**Records for the exercise**
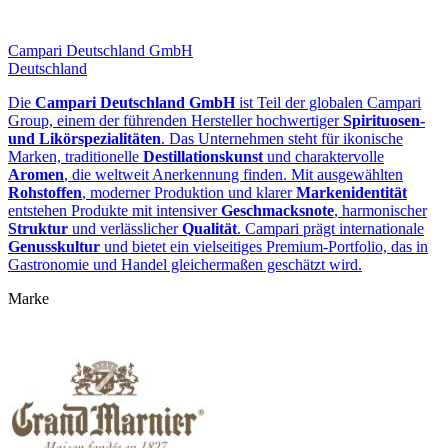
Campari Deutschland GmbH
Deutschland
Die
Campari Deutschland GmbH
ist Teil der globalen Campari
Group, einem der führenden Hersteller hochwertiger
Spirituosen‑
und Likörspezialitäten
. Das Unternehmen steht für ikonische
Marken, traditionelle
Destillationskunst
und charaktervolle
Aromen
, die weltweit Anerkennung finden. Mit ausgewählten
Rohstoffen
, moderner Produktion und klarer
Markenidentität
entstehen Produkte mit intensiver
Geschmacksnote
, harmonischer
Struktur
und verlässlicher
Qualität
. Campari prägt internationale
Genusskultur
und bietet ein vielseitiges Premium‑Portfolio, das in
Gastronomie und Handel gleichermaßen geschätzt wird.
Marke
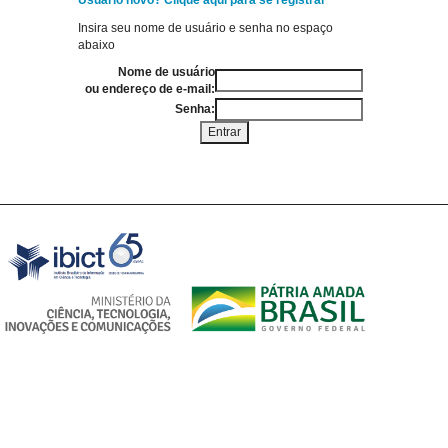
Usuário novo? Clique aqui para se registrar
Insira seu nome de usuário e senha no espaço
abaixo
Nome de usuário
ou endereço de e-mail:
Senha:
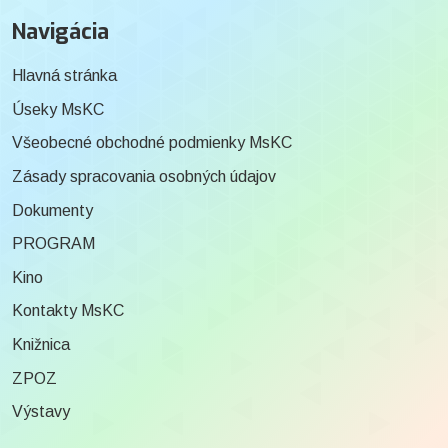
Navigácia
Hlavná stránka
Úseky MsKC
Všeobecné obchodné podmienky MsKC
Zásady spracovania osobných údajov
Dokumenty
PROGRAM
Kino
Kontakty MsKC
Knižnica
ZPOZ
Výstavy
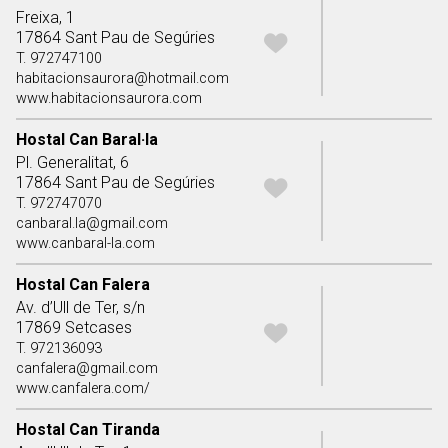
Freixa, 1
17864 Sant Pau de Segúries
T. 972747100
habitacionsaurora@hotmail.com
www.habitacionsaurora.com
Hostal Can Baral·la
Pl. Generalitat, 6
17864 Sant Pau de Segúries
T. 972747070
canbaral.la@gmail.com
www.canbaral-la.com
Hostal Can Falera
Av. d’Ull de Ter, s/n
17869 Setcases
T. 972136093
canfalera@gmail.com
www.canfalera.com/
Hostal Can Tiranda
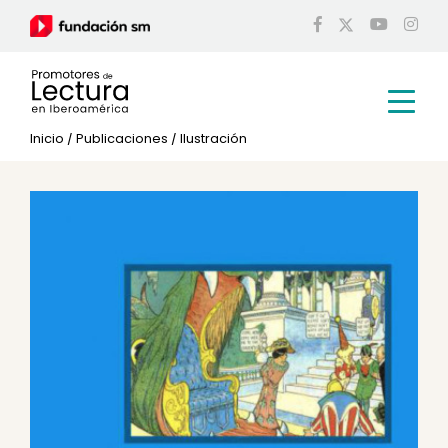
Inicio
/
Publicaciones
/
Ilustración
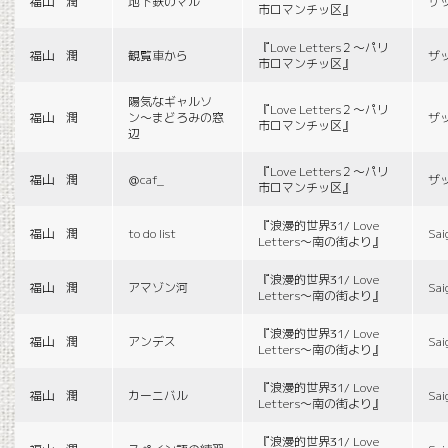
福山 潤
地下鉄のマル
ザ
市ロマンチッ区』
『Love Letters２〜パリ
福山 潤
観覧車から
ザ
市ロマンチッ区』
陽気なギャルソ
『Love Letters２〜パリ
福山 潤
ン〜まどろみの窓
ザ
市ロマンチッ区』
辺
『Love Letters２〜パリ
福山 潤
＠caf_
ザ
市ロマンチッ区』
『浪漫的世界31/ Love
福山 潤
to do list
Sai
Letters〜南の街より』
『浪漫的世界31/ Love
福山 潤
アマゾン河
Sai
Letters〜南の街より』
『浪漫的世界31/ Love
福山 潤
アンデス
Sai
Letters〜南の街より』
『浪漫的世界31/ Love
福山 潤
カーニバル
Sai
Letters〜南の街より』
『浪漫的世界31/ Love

...

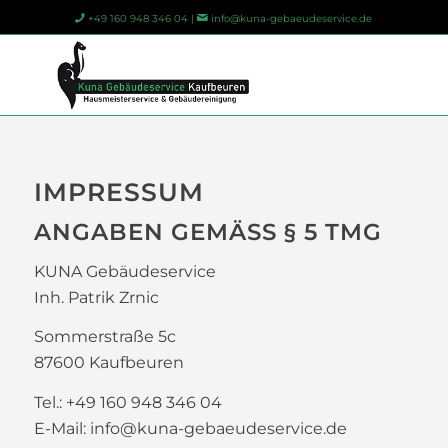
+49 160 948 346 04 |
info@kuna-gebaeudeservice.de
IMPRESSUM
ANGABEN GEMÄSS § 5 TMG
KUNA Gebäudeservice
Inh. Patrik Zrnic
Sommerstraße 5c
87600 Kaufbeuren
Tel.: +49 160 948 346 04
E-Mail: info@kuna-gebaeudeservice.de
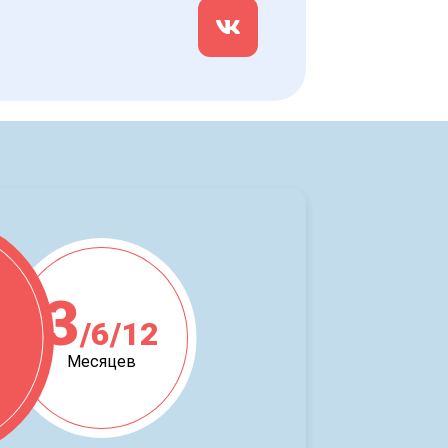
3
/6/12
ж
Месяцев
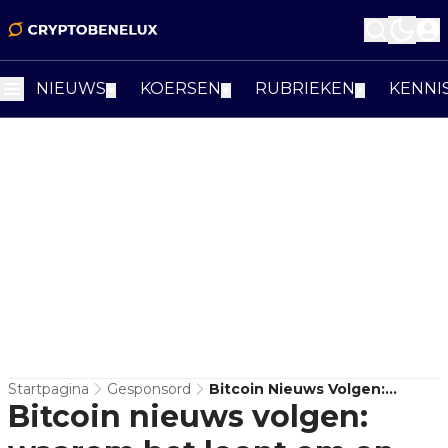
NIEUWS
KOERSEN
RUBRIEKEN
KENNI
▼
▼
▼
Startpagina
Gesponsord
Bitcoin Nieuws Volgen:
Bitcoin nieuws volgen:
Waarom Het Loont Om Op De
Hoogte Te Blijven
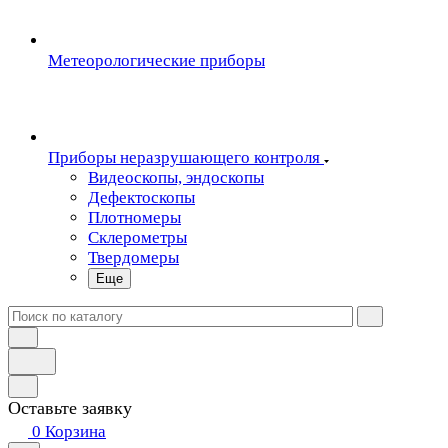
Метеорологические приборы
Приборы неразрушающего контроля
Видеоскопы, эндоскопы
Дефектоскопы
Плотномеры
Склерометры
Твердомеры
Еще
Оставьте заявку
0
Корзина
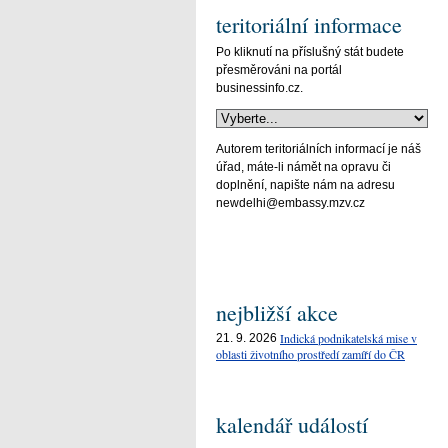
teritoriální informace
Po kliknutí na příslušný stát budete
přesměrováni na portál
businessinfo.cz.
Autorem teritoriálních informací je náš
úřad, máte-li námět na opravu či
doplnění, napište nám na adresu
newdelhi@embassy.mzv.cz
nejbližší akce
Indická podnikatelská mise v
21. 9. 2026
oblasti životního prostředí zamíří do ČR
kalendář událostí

**Task details**
Above are the entries; copy out every line among them that contains the word "Hostal".

**Exercise output**
Hostal Can Baral·la
Hostal Can Falera
Hostal Can Tiranda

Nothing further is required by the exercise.